Welcome to WebmasterWorld Guest from 184.72.177.182

Forum Moderators: ergophobe

Message Too Old, No Replies

Removing pages from site - best practices?

     
7:58 am on Aug 4, 2011 (gmt 0)

Junior Member

10+ Year Member

joined:July 9, 2005
posts: 53
votes: 0


I am removing pages from my site, do I need to include them in my robots.txt file, or will google eventually drop them from its index?
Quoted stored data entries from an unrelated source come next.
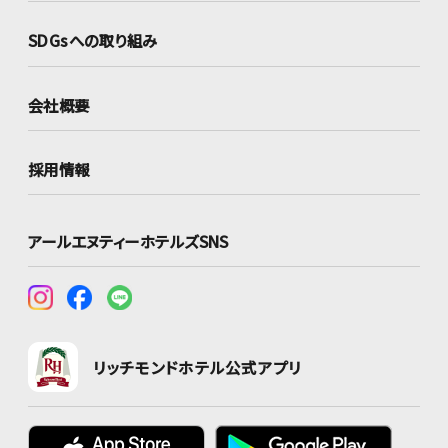
SDGsへの取り組み
会社概要
採用情報
アールエヌティーホテルズSNS
リッチモンドホテル公式アプリ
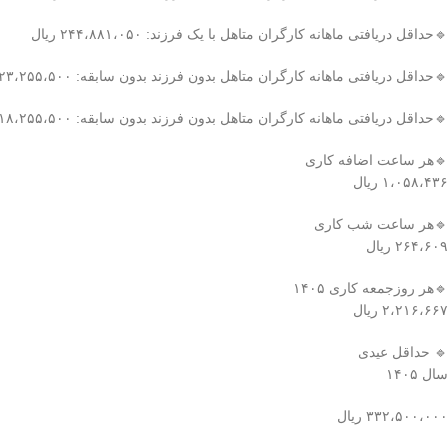
🔹حداقل دریافتی ماهانه کارگران متاهل با یک فرزند: ۲۴۴،۸۸۱،۰۵۰ ریال
🔹حداقل دریافتی ماهانه کارگران متاهل بدون فرزند بدون سابقه: ۲۲۳،۲۵۵،۵۰۰ ریال
🔹حداقل دریافتی ماهانه کارگران متاهل بدون فرزند بدون سابقه: ۲۱۸،۲۵۵،۵۰۰ ریال
🔹️هر ساعت اضافه کاری
۱،۰۵۸،۴۳۶ ریال
🔹هر ساعت شب کاری
۲۶۴،۶۰۹ ریال
🔹هر روزجمعه کاری ۱۴۰۵
۲،۲۱۶،۶۶۷ ریال
🔹️ حداقل عیدی
سال ۱۴۰۵
۳۳۲،۵۰۰،۰۰۰ ریال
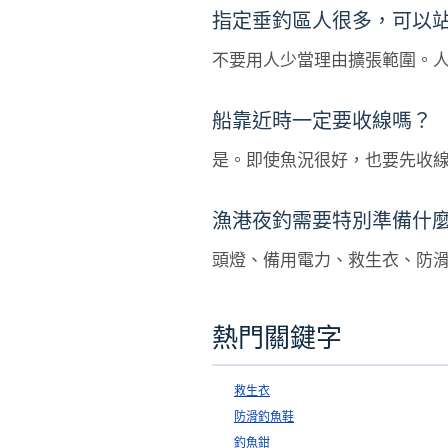
指定垂釣區人很多，可以
不要用人少當理由擴張範圍。
船靠近時一定要收線嗎？
是。即使魚況很好，也要先收
漁港夜釣需要特別準備什
頭燈、備用電力、救生衣、防
熱門關鍵字
救生衣
防滑釣魚鞋
釣魚鉗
What would you do? disallow in robots.txt, or leave it to google and time will take care of it?
8:52 am on Aug 4, 2011 (gmt 0)

Senior Member

WebmasterWorld Senior Member topr8 is a WebmasterWorld Top Contributor of All Time 10+ Year Member

joined:Apr 19, 2002
posts:3171
votes: 8


serve a 410 status
4:30 pm on Aug 17, 2011 (gmt 0)

Moderator This Forum

WebmasterWorld Administrator ergophobe is a WebmasterWorld Top Contributor of All Time 10+ Year Member Top Contributors Of The Month

joined:Apr 25, 2002
posts:8139
votes: 103


Yes, robots.txt merely restricts the crawl, it doesn't stop indexing.
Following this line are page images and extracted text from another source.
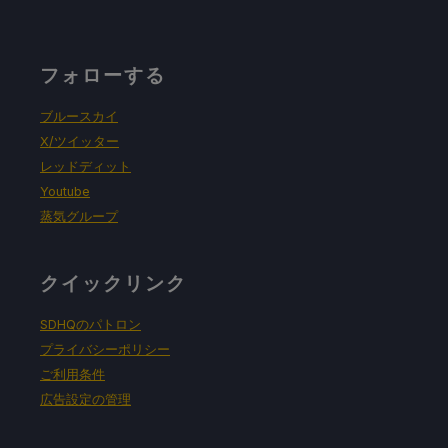
プロトン・バージョン
互換性の強制なし
フォローする
ブルースカイ
ゲーム設定：
X/ツイッター
レッドディット
No change from default
Youtube
蒸気グループ
バッテリーの使用量/時間
クイックリンク
Battery Life: 4-5 Hours
SDHQのパトロン
Max Temps: 50-55 CPU & GPU
プライバシーポリシー
ご利用条件
広告設定の管理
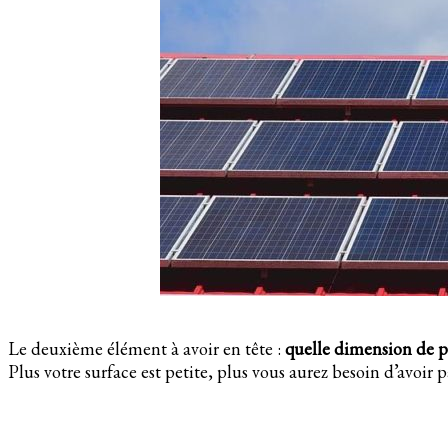
Le deuxième élément à avoir en tête :
quelle dimension de pa
Plus votre surface est petite, plus vous aurez besoin d’avoir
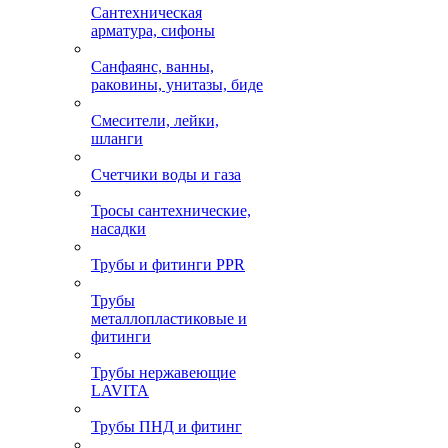
Сантехническая
арматура, сифоны
Санфаянс, ванны,
раковины, унитазы, биде
Смесители, лейки,
шланги
Счетчики воды и газа
Тросы сантехнические,
насадки
Трубы и фитинги PPR
Трубы
металлопластиковые и
фитинги
Трубы нержавеющие
LAVITA
Трубы ПНД и фитинг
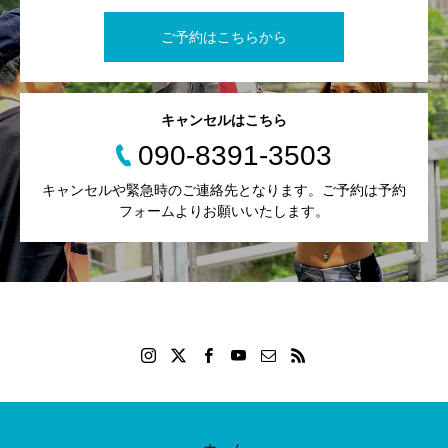
ご予約はこちらから
キャンセルはこちら
090-8391-3503
キャンセルや緊急時のご連絡先となります。ご予約は予約
フォームよりお願いいたします。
If you disallow them in robots.txt, Google can't crawl them, can't get the 410 server response, can't drop it from the index.

robots.txt = "page exists, but you're not allowed to go there Google."
410 = "page is gone forever, take it out of your index Google."
11:45 am on Sept 13, 2011 (gmt 0)

New User

joined:Sept 13, 2011
posts: 6
votes: 0


RE:
robots.txt = "page exists, but you're not allowed to go there Google."
410 = "page is gone forever, take it out of your index Google."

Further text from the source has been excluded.